If it were someone I cared about, I would be more focused on the actual diving, since that is far more consequential with respect to safety.
 
Hi @tursiops

For my AOW in 2004, I took Wreck, Navigation, Deep, PPB, and DPV. Where in the curriculum is the background to discuss gas management located? I have no manuals left from this time.
The manual for AOW, in the section on Deep, discusses gas management. Is is there in the manual copyright 2000, and is more extensive in the current manual.
 
An excerpt from the Deep section of the AOW e-learning:
As you know, the deeper you dive, the faster you use your gas. This calls for conservative gas planning on deep dives. Plan your turn pressure with adequate return, ascent, safety stop and reserve gas. [emphasis mine]

The emphasized terms are obviously constituents of Rock Bottom, and it seems reasonable that "reserve" would be those same things reserved for the buddy. They do go into surface consumption and extension to different depths, with the caution that "excitement, activity and cold all increase your breathing rate". Presumably, the instructor would elaborate on reasonable inflation factors.

For Imperial divers, they discuss a pressure-based consumption rather than a volume-based consumption, and caveat that you must determine consumption independently for different types of cylinders. For Metric divers, they have you multiply pressure usage by the cylinder volume, so the calculations will inherently be volume-based and therefore apply across varying cylinder sizes.
 
do they reference the reserve pressure for both diver and buddy or just diver?

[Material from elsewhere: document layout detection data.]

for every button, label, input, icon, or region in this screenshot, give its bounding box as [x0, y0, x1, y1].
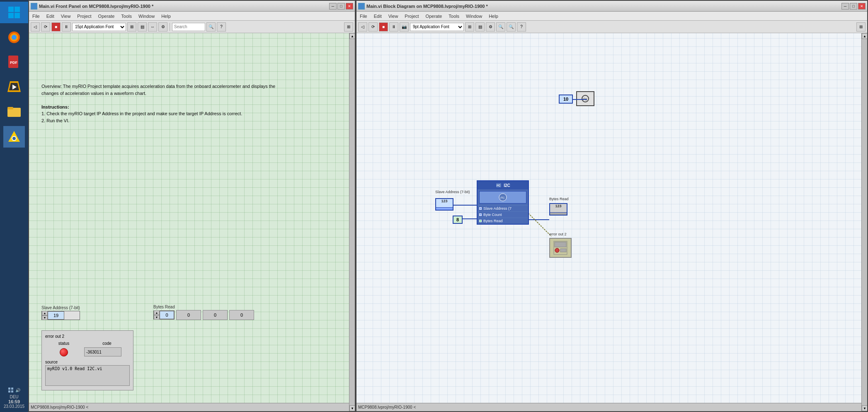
- bd-help-btn[interactable]: ?: [517, 22, 526, 32]
- bd-scroll-down-btn[interactable]: ▼: [862, 405, 867, 411]
- menu-edit[interactable]: Edit: [45, 13, 56, 19]
- bd-menu-window[interactable]: Window: [464, 13, 484, 19]
- bd-pause-btn[interactable]: ⏸: [389, 22, 398, 32]
- bd-menu-help[interactable]: Help: [487, 13, 500, 19]
- svg-text:I²C: I²C: [497, 184, 500, 187]
- bd-btn4[interactable]: 🔍: [496, 22, 505, 32]
- svg-rect-25: [359, 4, 361, 6]
- windows-start-button[interactable]: [0, 2, 28, 23]
- bd-scroll-up-btn[interactable]: ▲: [862, 33, 867, 39]
- byte-value-2[interactable]: [203, 310, 228, 320]
- toolbar-back-btn[interactable]: ◁: [31, 22, 40, 32]
- front-panel-title: Main.vi Front Panel on MCP9808.lvproj/my…: [39, 4, 153, 9]
- toolbar-btn3[interactable]: ↔: [148, 22, 157, 32]
- bd-menu-view[interactable]: View: [387, 13, 400, 19]
- bytes-read-label: Bytes Read: [153, 305, 254, 309]
- bd-menu-project[interactable]: Project: [403, 13, 420, 19]
- bytes-read-increment[interactable]: ▲: [154, 310, 160, 315]
- slave-address-decrement[interactable]: ▼: [42, 315, 48, 320]
- bd-menu-file[interactable]: File: [358, 13, 369, 19]
- step2-text: 2. Run the VI.: [41, 118, 69, 123]
- slave-address-const-node[interactable]: 123: [435, 198, 453, 211]
- bd-fwd-btn[interactable]: ⟳: [369, 22, 378, 32]
- bd-btn3[interactable]: ⚙: [486, 22, 495, 32]
- menu-help[interactable]: Help: [160, 13, 172, 19]
- bd-btn2[interactable]: ▤: [475, 22, 485, 32]
- byte-value-1[interactable]: [176, 310, 201, 320]
- function-node-right[interactable]: I²C: [576, 91, 594, 106]
- bd-scroll-track[interactable]: [862, 39, 867, 405]
- bd-btn5[interactable]: 🔍: [507, 22, 516, 32]
- search-button[interactable]: 🔍: [206, 22, 216, 32]
- i2c-block[interactable]: I²C I2C I²C Slave Address (7 Byte Co: [477, 180, 529, 225]
- error-out-indicator-node[interactable]: [549, 238, 572, 258]
- svg-rect-26: [361, 4, 364, 6]
- toolbar-btn2[interactable]: ▤: [138, 22, 147, 32]
- bd-status: MCP9808.lvproj/myRIO-1900 <: [358, 405, 416, 410]
- search-input[interactable]: [172, 23, 205, 31]
- bytes-read-decrement[interactable]: ▼: [154, 315, 160, 320]
- bd-camera-btn[interactable]: 📷: [400, 22, 409, 32]
- menu-window[interactable]: Window: [137, 13, 156, 19]
- menu-tools[interactable]: Tools: [119, 13, 133, 19]
- bd-font-selector[interactable]: 9pt Application Font: [410, 23, 464, 31]
- bd-vscrollbar[interactable]: ▲ ▼: [861, 33, 867, 411]
- svg-rect-17: [8, 388, 10, 390]
- bytes-read-spin-field[interactable]: [160, 311, 174, 319]
- scroll-down-btn[interactable]: ▼: [349, 405, 355, 411]
- slave-address-increment[interactable]: ▲: [42, 311, 48, 315]
- toolbar-pause-btn[interactable]: ⏸: [62, 22, 71, 32]
- bd-menu-edit[interactable]: Edit: [372, 13, 383, 19]
- minimize-button[interactable]: ─: [329, 3, 337, 10]
- front-panel-vscrollbar[interactable]: ▲ ▼: [349, 33, 355, 411]
- firefox-icon[interactable]: [3, 27, 25, 48]
- front-panel-window-icon: [31, 3, 37, 10]
- scroll-up-btn[interactable]: ▲: [349, 33, 355, 39]
- error-source-field[interactable]: myRIO v1.0 Read I2C.vi: [45, 365, 130, 386]
- block-diagram-window-icon: [358, 3, 365, 10]
- restore-button[interactable]: □: [337, 3, 345, 10]
- bd-restore-button[interactable]: □: [850, 3, 857, 10]
- bd-stop-btn[interactable]: ■: [379, 22, 388, 32]
- vlc-icon[interactable]: [3, 76, 25, 98]
- wire-layer: [356, 33, 861, 403]
- svg-rect-27: [359, 6, 361, 9]
- bd-minimize-button[interactable]: ─: [841, 3, 849, 10]
- slave-address-input-group: ▲ ▼: [41, 311, 80, 320]
- bd-menu-tools[interactable]: Tools: [447, 13, 461, 19]
- bd-menu-operate[interactable]: Operate: [424, 13, 444, 19]
- folder-icon[interactable]: [3, 101, 25, 123]
- slave-address-field[interactable]: [48, 311, 64, 320]
- block-diagram-title: Main.vi Block Diagram on MCP9808.lvproj/…: [366, 4, 488, 9]
- error-out-cluster: error out 2 status code source myRIO v1.…: [41, 330, 133, 390]
- pdf-icon[interactable]: PDF: [3, 51, 25, 73]
- toolbar-grid-btn[interactable]: ⊞: [344, 22, 353, 32]
- font-selector[interactable]: 15pt Application Font: [72, 23, 126, 31]
- menu-view[interactable]: View: [59, 13, 73, 19]
- toolbar-btn4[interactable]: ⚙: [158, 22, 167, 32]
- constant-10[interactable]: 10: [559, 95, 573, 104]
- volume-icon: 🔊: [15, 388, 20, 393]
- menu-operate[interactable]: Operate: [97, 13, 116, 19]
- menu-file[interactable]: File: [31, 13, 41, 19]
- toolbar-fwd-btn[interactable]: ⟳: [41, 22, 50, 32]
- bd-back-btn[interactable]: ◁: [358, 22, 367, 32]
- labview-icon[interactable]: [3, 126, 25, 148]
- svg-rect-1: [15, 7, 20, 12]
- svg-rect-23: [32, 6, 34, 9]
- toolbar-stop-btn[interactable]: ■: [51, 22, 61, 32]
- scroll-track[interactable]: [349, 39, 355, 405]
- close-button[interactable]: ✕: [346, 3, 353, 10]
- toolbar-btn1[interactable]: ⊞: [127, 22, 136, 32]
- constant-8[interactable]: 8: [453, 216, 463, 224]
- bd-close-button[interactable]: ✕: [858, 3, 866, 10]
- bd-grid-btn[interactable]: ⊞: [856, 22, 866, 32]
- slave-address-control: Slave Address (7-bit) ▲ ▼: [41, 305, 80, 320]
- svg-point-16: [12, 137, 16, 140]
- help-btn[interactable]: ?: [217, 22, 226, 32]
- menu-project[interactable]: Project: [75, 13, 93, 19]
- byte-value-3[interactable]: [229, 310, 254, 320]
- error-code-field[interactable]: [84, 347, 121, 356]
- bytes-read-indicator-node[interactable]: 123: [549, 203, 567, 216]
- bd-btn1[interactable]: ⊞: [465, 22, 474, 32]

Not specifically in the material; it is up to the instructor.
just wondering and I can give this kid some pointers as he takes his PADI deep diver class.

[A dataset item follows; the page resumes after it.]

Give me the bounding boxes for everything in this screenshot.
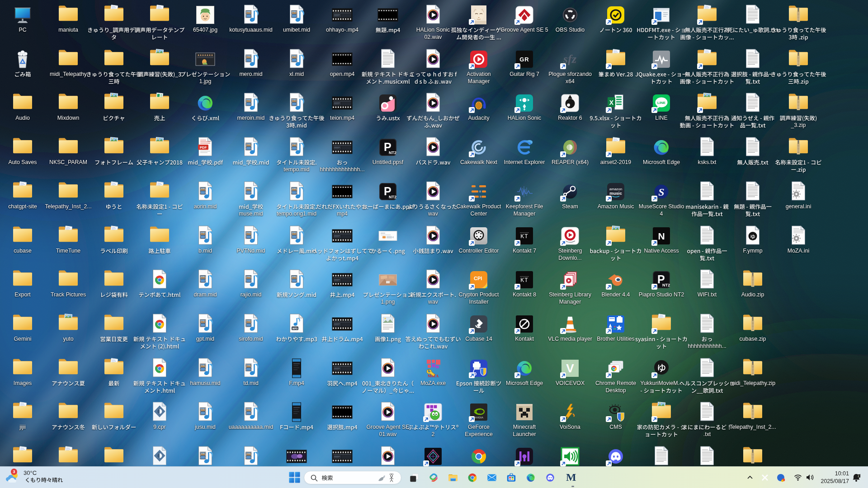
svg-text:z: z [859,473,861,476]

This might not be a good idea; it might be best to wait until the class is over, so as not to confuse or induce doubt in the student's mind about the instructor's competence.
 
so I have access to the deep diver eLearning they say a good air management plan is using thirds to be conservative. its up to the instructor on what gas plan to use.
 
so I have access to the deep diver eLearning they say a good air management plan is using thirds to be conservative. its up to the instructor on what gas plan to use.
And in the classroom my instructor likely mentioned the rule of thirds as a "good" option, and we may have even gone through a calculation, and then we proceeded to do the dives without applying any of the rules we learned in the classroom portion. I recall the dives themselves more clearly than I can recall the classroom portion, and what made an impression on me was that after all the discussion about the various tools we could employ to mitigate the risks, we didn't really apply any of it to the actual dives. We ended the dives on approaching NDL. It really does appear to be up to the instructor how the dives are conducted.